I say this because the more I look at the origins of Anglicanorum coetibus, the bigger the air of unreality that seems to surround it. Consider a major principle that governs the (largely theoretical) admission of existing Anglican parishes into the ordinariate. Such a parish must have no litigation associated with it. But we know from more than four decades of experience that The Episcopal Church does not allow existing parishes to leave the denomination with their property or endowment without litigation.
In an e-mail exchange I had in 2012 with Mrs Chalmers, the canon lawyer who was over her head in a situation that would result in litigation, she said, "We don't have the money for litigation". Well, doesn't that say something? The CDF had written an apostoilic constitution that allowed Episcopalian parishes to become Catholic, that is, if they could do it without being sued. Hey, I'd like to drive a Maserati, that is, if I can do it without that pesky car payment.
As I said yesterday, the big thing Steenson and Clarence Pope didn't bring with them to their meeting with Cardinal Ratzinger was at least $100 million in pledges.
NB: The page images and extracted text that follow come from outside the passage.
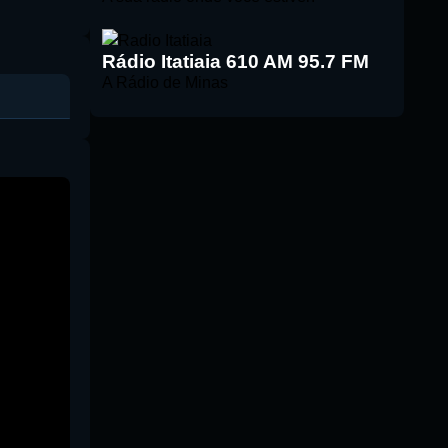
Rádio Itatiaia 610 AM 95.7 FM
A Rádio de Minas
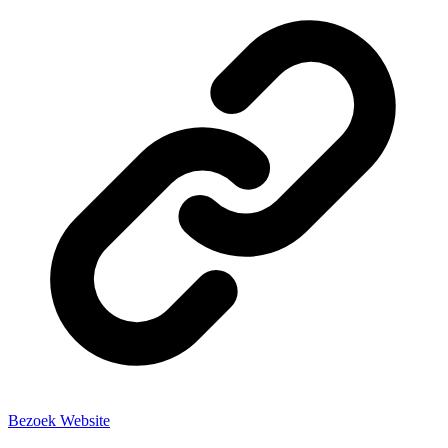
Bezoek Website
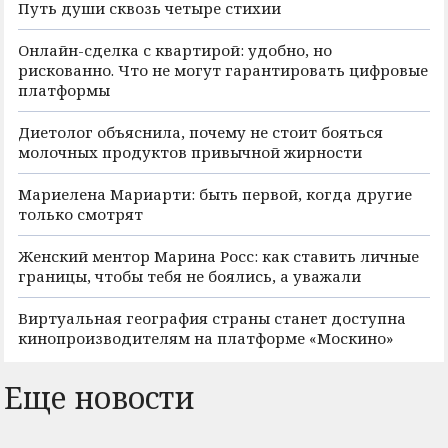
Путь души сквозь четыре стихии
Онлайн-сделка с квартирой: удобно, но
рискованно. Что не могут гарантировать цифровые
платформы
Диетолог объяснила, почему не стоит бояться
молочных продуктов привычной жирности
Мариелена Мариарти: быть первой, когда другие
только смотрят
Женский ментор Марина Росс: как ставить личные
границы, чтобы тебя не боялись, а уважали
Виртуальная география страны станет доступна
кинопроизводителям на платформе «Москино»
Еще новости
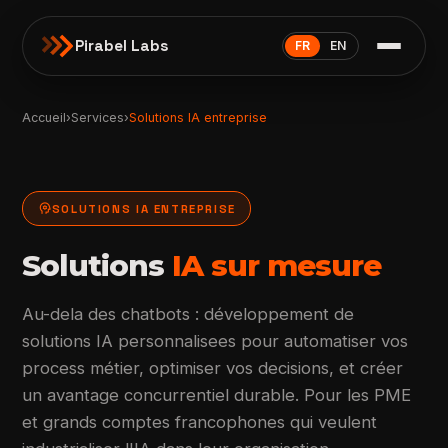
Pirabel Labs
FR
EN
Accueil
›
Services
›
Solutions IA entreprise
psychology
SOLUTIONS IA ENTREPRISE
Solutions
IA sur mesure
Au-dela des chatbots : développement de
solutions IA personnalisees pour automatiser vos
process métier, optimiser vos decisions, et créer
un avantage concurrentiel durable. Pour les PME
et grands comptes francophones qui veulent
Otherwise, this whole idea was just blowin' smoke, and smoke to a particular kind.
Fast forward to 2007. Nothing had changed, except that apparently Cardinal Law had phoned up Steenson to say, OK, His Holiness has greenlighted the big project, c'mon over! In 2007, Steenson was 55, the minimum age for early retirement. But he had a private plane to support, and any subsequent benefits he got as a Roman Catholic priest would not cover his wife. I've got to think he was taking a financial hit to do this, but the story up to 2007 was that Steenson traveled first class.
A visitor reports that sometime prior to 2007, Bishop Steenson remakred at a private meeting that he had "changed his mind" on women's ordination and now tentatively in favor of it. The visitor remarked that for much of the 1990s he was Rector of St. Andrew's Fort Worth, a church which in its earlier days had been quite "high church" but in the 1940s and 50s had become much more middle-of-the-road, and is now consciously low church. It was long one of the "high society" churches of Fort Worth.
As rector, Steenson wrote articles on his "renewed appreciation" of the value of the XXXIX Articles, and I'm told that, still characterizing himself as an Anglo-Catholic, he advocated that Anglo-Catholics should eschew practices which, although good and laudable in themselves, would alienate their Evangelical Anglican brethren and get in the way of their collaborating effectively against "liberalism" in the Anglican Communion. The example he gave was the practice of "Benediction of the Blessed Sacrament" - which he insisted that Protestant Anglicans could not understand and would never accept.
So in many ways, he was theologically all over the map, and he often did what was convenient. The reason he gave in The Causes Of My Becoming Catholic was a last-straw obscure procedural move in the TEC House of Bishops -- he'd already called those who objected to Gene Robinson's consecration schismatics.
So my inner detective wants to know: Why did Steenson really resign as Episcopal Bishop of the Rio Grande when he must have fully understood the project as approved could never succeed as a practical matter?